Apparent fractal dimensions in the HMF model

TL;DR

This paper demonstrates that observed fractal dimensions in the phase space of long-range interacting Hamiltonian systems are artifacts of finite system size and resolution, and that in the continuum limit, sets retain their initial non-fractal structure.

Contribution

It provides numerical evidence that in the Vlasov limit, sets preserve their initial geometry, challenging previous interpretations of fractal structures in such systems.

Findings

Finite $N$ and resolution effects cause apparent fractal dimensions.

In the continuum limit, sets maintain their initial non-fractal structure.

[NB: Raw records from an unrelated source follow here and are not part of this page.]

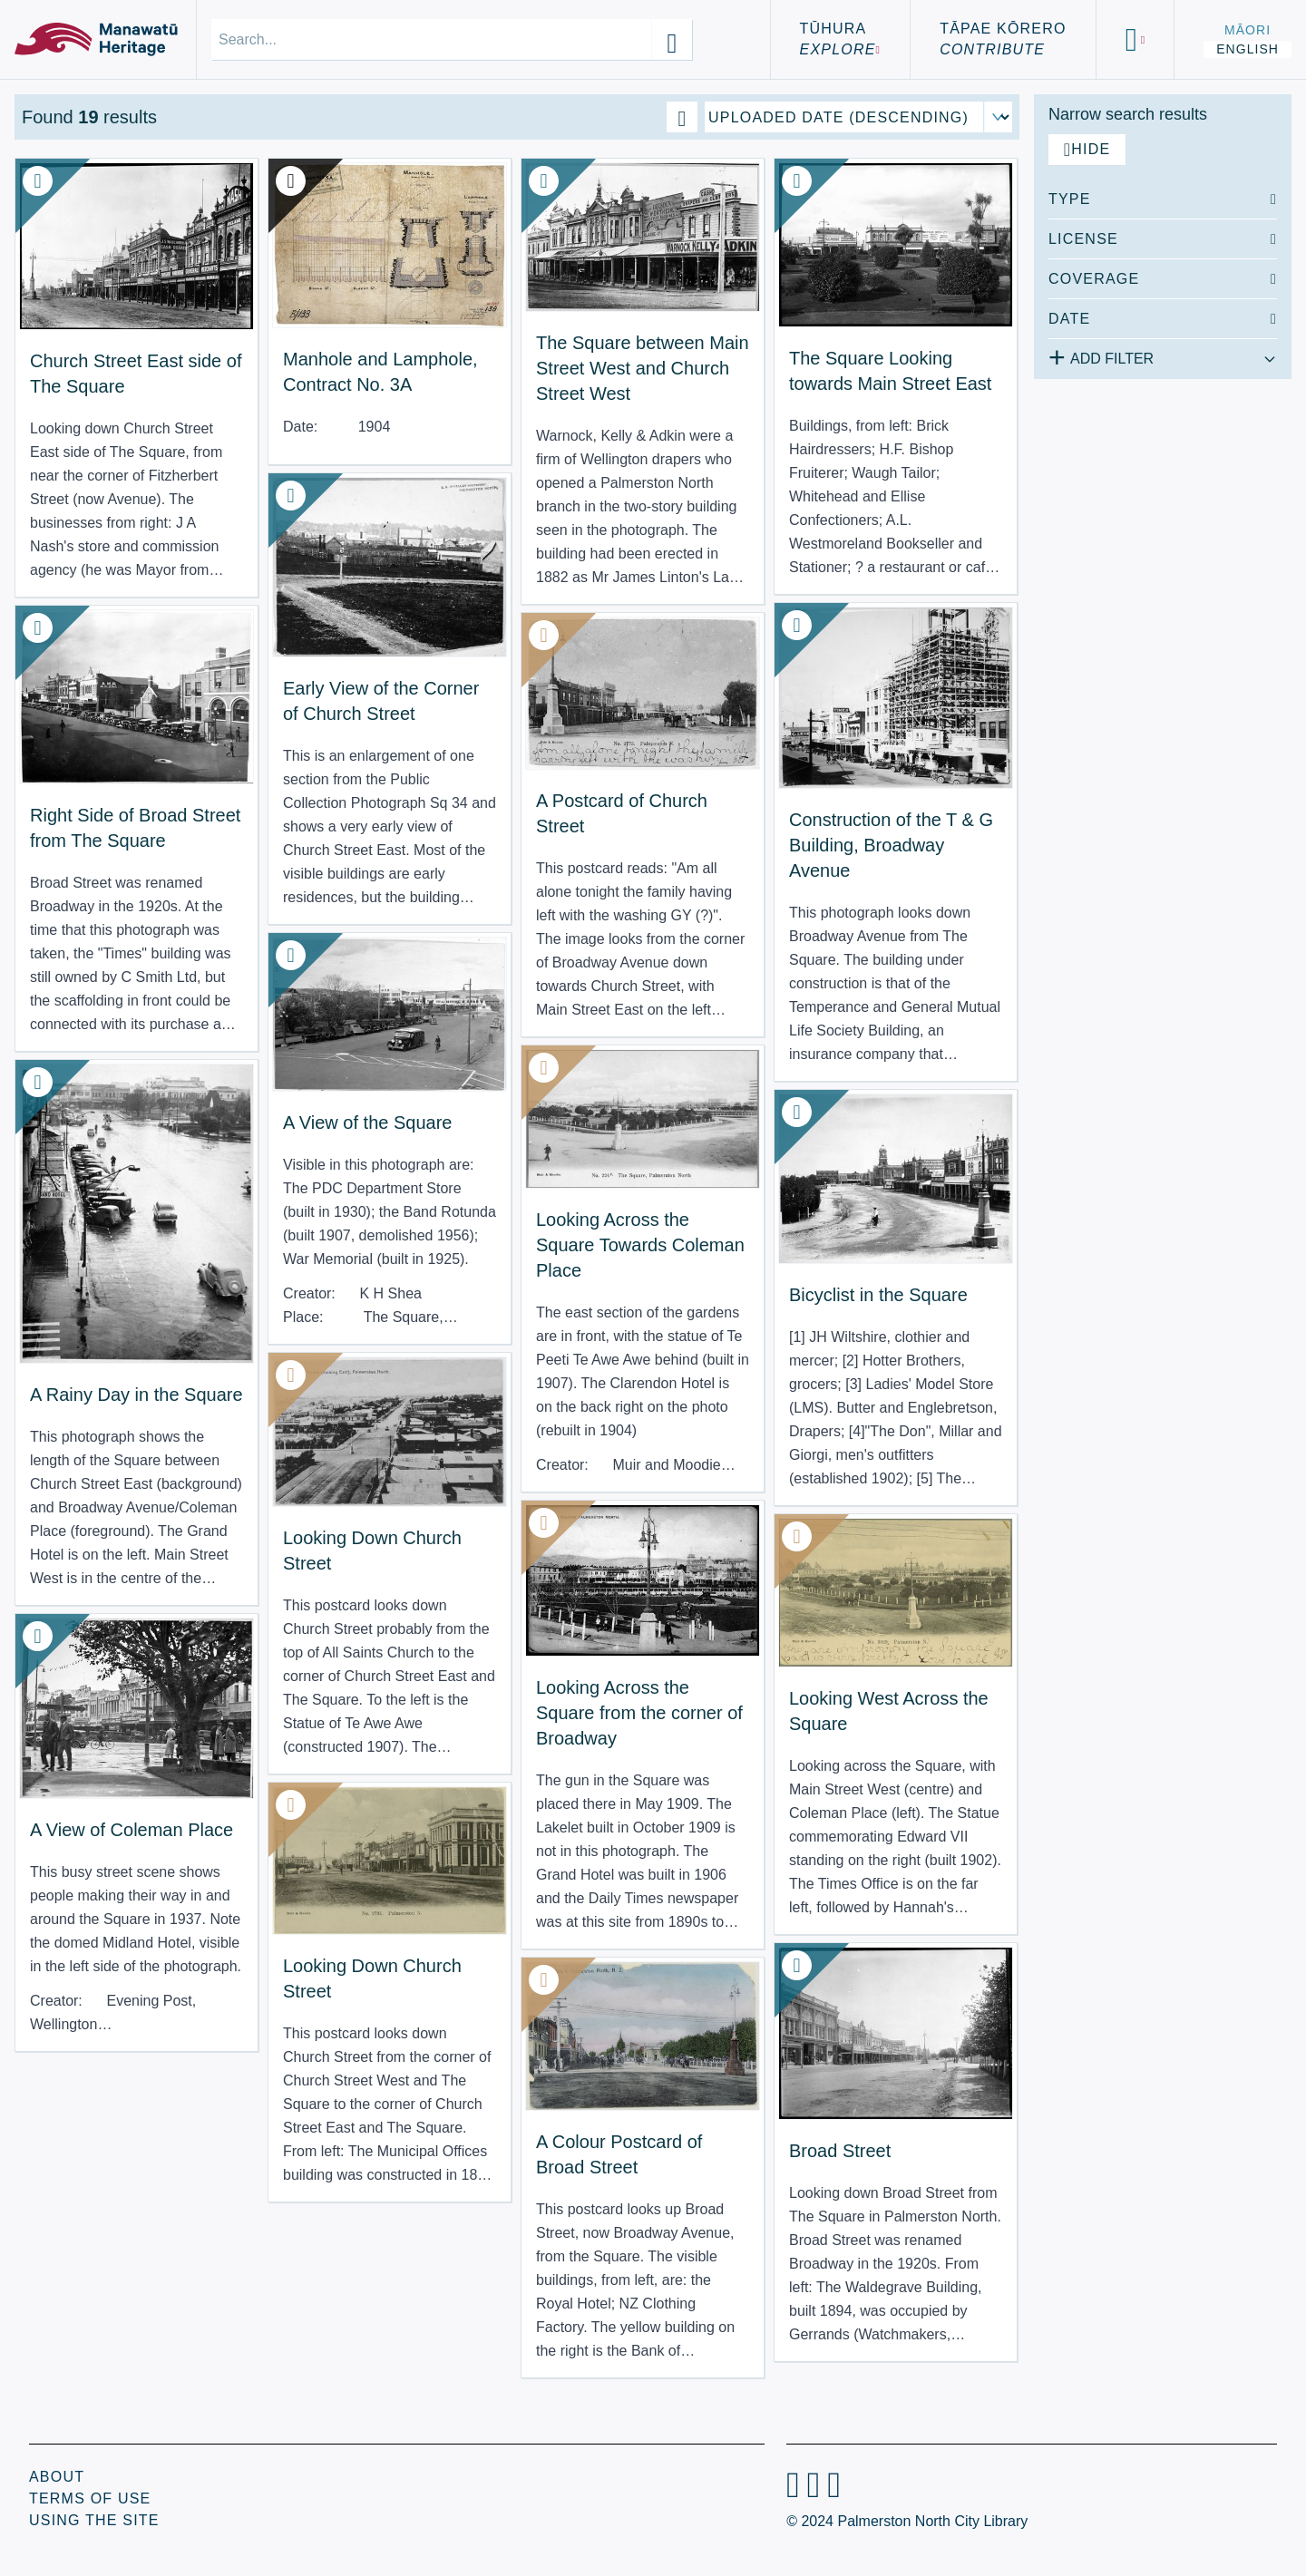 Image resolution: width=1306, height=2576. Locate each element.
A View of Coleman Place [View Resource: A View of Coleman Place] (131, 1830)
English (1247, 49)
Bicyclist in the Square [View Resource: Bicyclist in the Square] (878, 1295)
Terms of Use (90, 2498)
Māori (1247, 30)
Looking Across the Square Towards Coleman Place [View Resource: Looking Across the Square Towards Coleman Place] (640, 1245)
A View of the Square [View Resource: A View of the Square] (367, 1122)
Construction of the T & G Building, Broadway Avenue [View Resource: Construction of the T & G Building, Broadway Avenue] (891, 845)
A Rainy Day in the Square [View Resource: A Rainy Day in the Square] (136, 1395)
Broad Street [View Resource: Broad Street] (840, 2151)
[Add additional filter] (1162, 355)
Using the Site (94, 2520)
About (56, 2476) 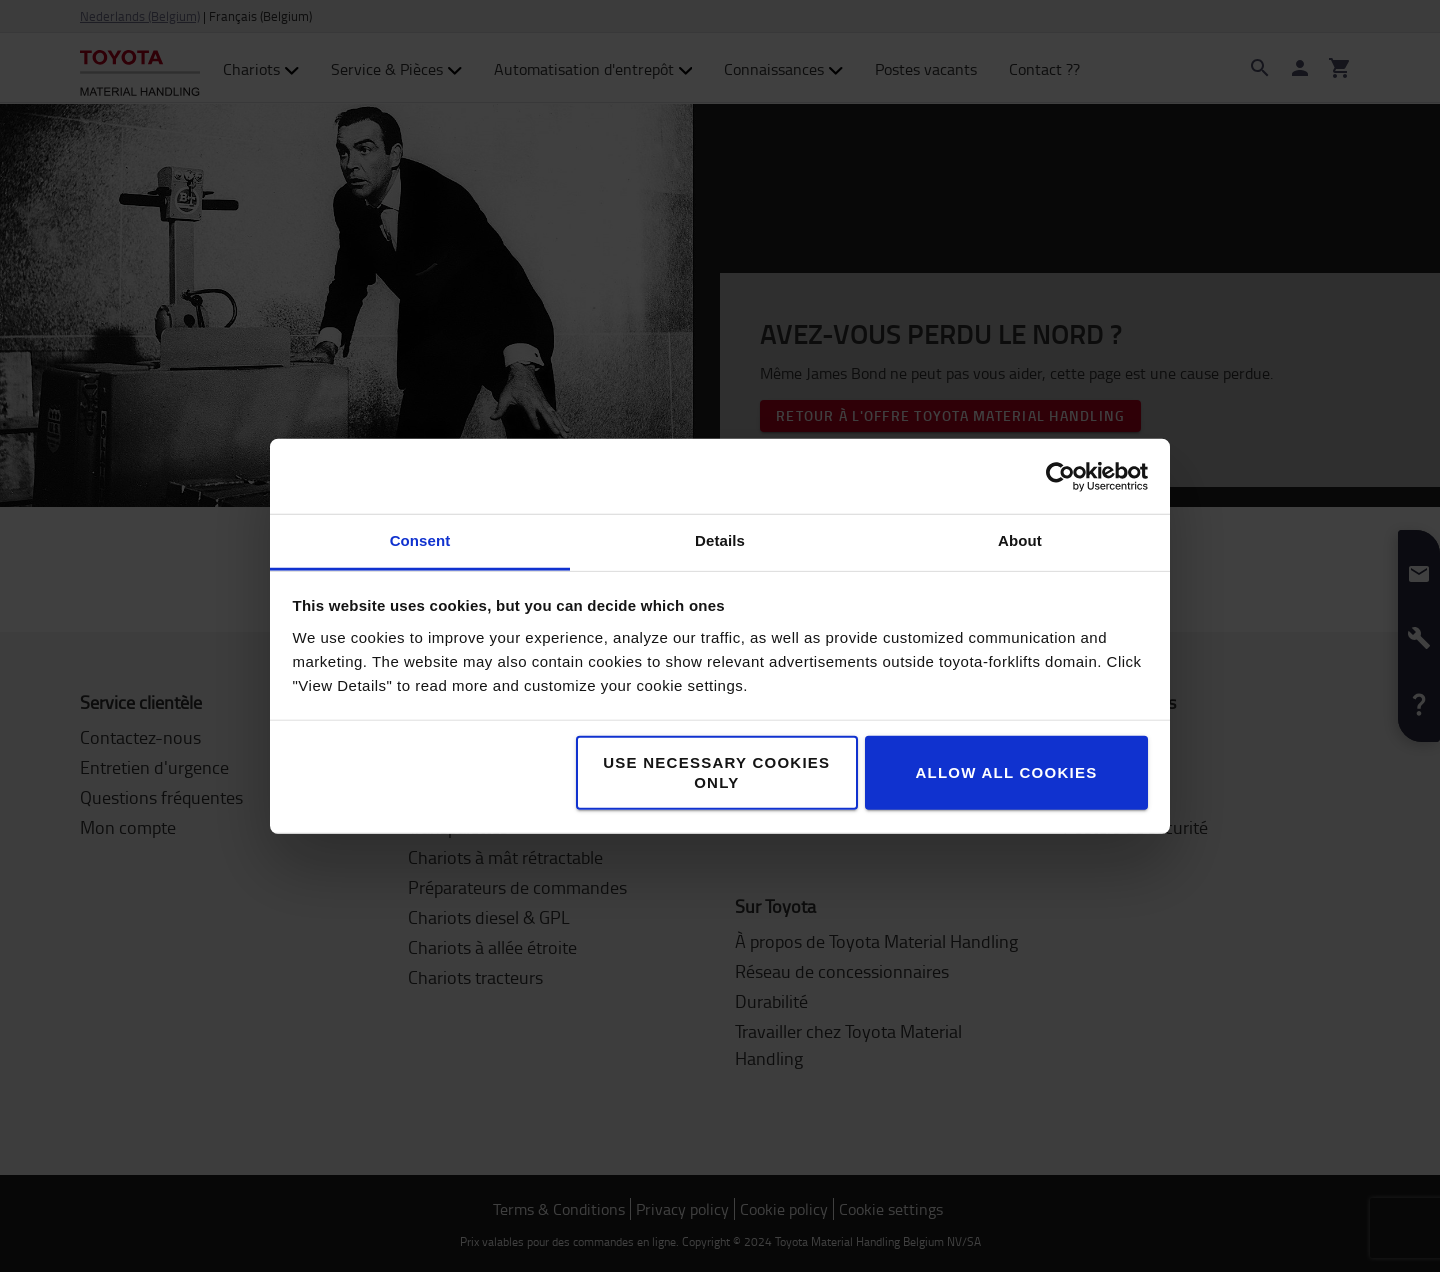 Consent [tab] (420, 540)
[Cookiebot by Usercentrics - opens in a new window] (1060, 476)
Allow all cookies (1006, 772)
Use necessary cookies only (716, 772)
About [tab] (1020, 540)
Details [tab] (720, 540) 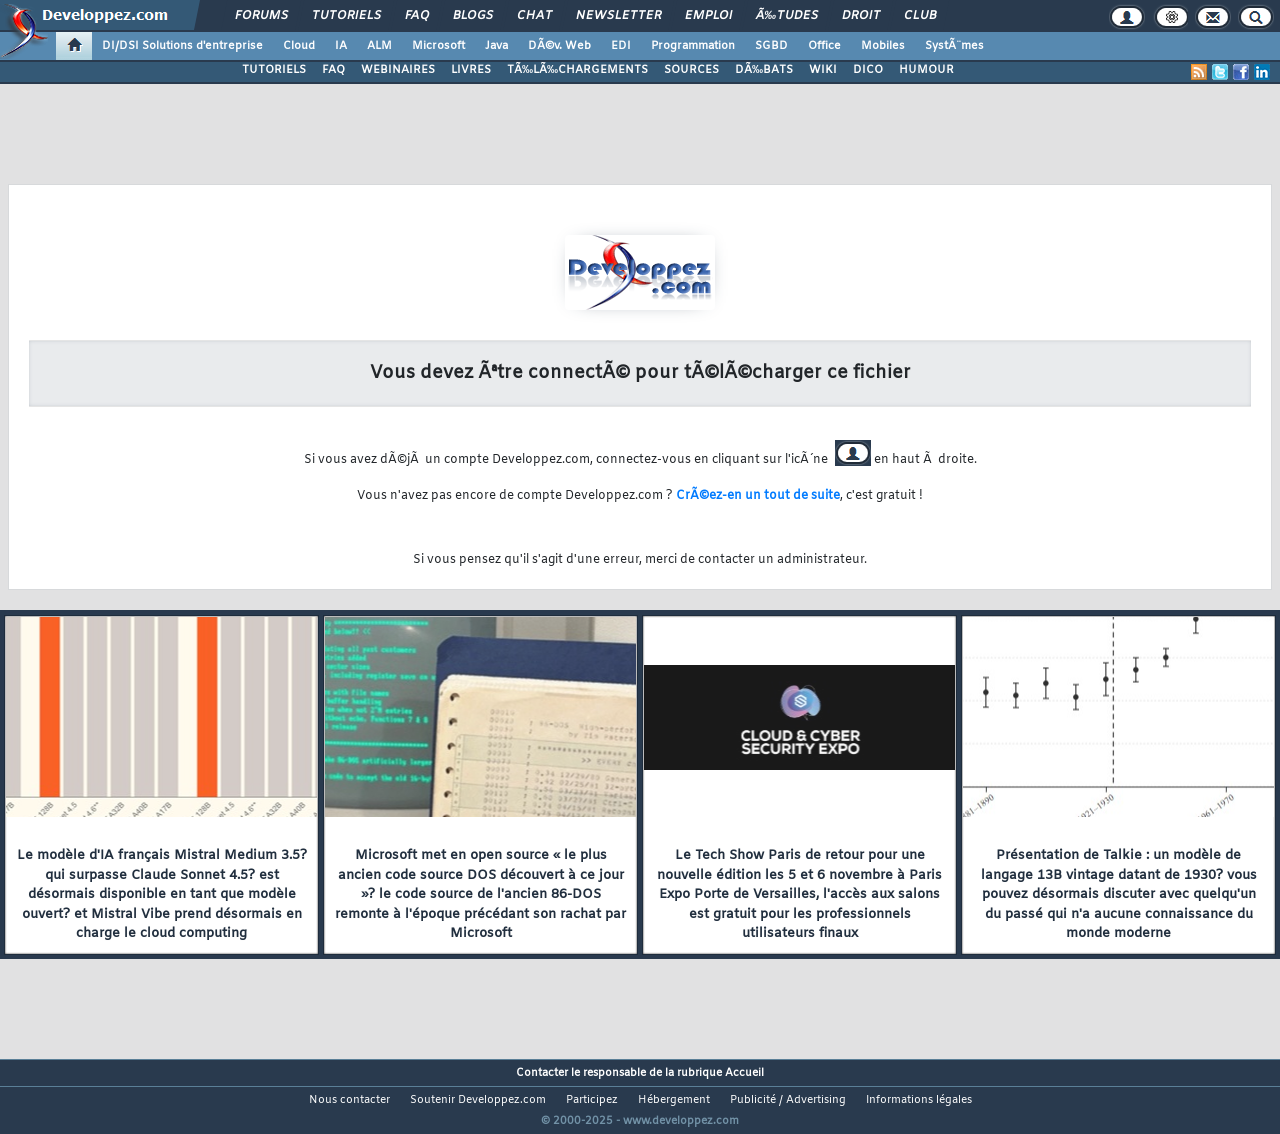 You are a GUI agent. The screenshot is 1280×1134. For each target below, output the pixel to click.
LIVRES (471, 70)
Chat (534, 16)
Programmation (693, 46)
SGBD (771, 46)
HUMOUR (926, 70)
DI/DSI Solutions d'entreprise (182, 46)
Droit (861, 16)
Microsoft (438, 46)
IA (341, 46)
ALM (379, 46)
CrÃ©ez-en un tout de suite (758, 496)
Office (824, 46)
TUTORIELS (274, 70)
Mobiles (883, 46)
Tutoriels (346, 16)
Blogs (473, 16)
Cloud (299, 46)
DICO (868, 70)
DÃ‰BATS (764, 70)
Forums (261, 16)
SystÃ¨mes (954, 46)
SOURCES (691, 70)
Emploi (708, 16)
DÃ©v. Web (559, 46)
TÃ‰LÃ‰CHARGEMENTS (577, 70)
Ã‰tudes (787, 16)
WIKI (823, 70)
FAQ (417, 16)
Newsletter (618, 16)
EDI (621, 46)
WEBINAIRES (398, 70)
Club (920, 16)
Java (496, 46) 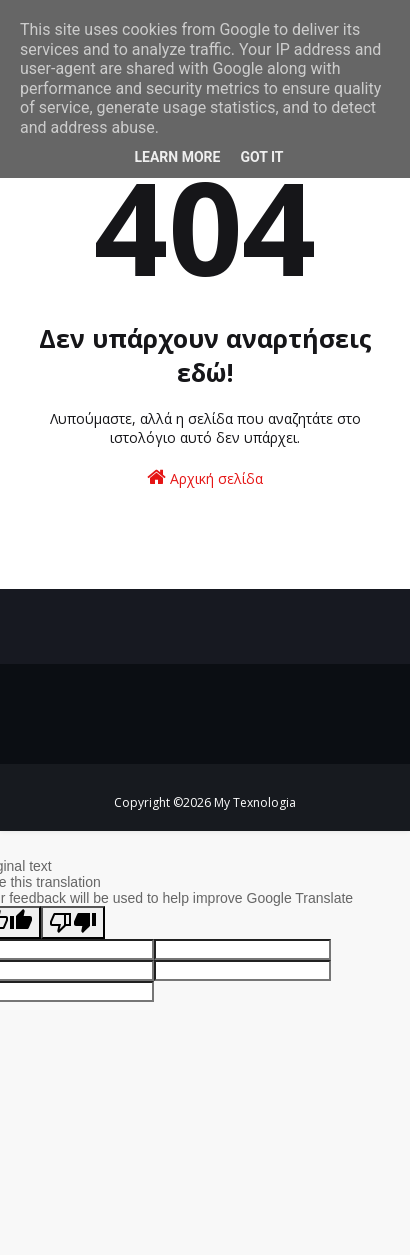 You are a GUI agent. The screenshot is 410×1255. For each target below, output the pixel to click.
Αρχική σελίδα (205, 477)
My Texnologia (255, 802)
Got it (261, 157)
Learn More (177, 157)
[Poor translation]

Analysis applies to the HMF model and is supported by studies of the Chirikov standard map.

Abstract

We show that recent observations of fractal dimensions in the $\mu$-space of $N$-body Hamiltonian systems with long-range interactions are due to finite $N$ and finite resolution effects. We provide strong numerical evidence that, in the continuum (Vlasov) limit, a set which initially is not a fractal (e.g. a line in 2D) remains such for all finite times. We perform this analysis for the Hamiltonian Mean Field (HMF) model, which describes the motion of a system of $N$ fully coupled rotors. The analysis can be indirectly confirmed by studying the evolution of a large set of initial points for the Chirikov standard map.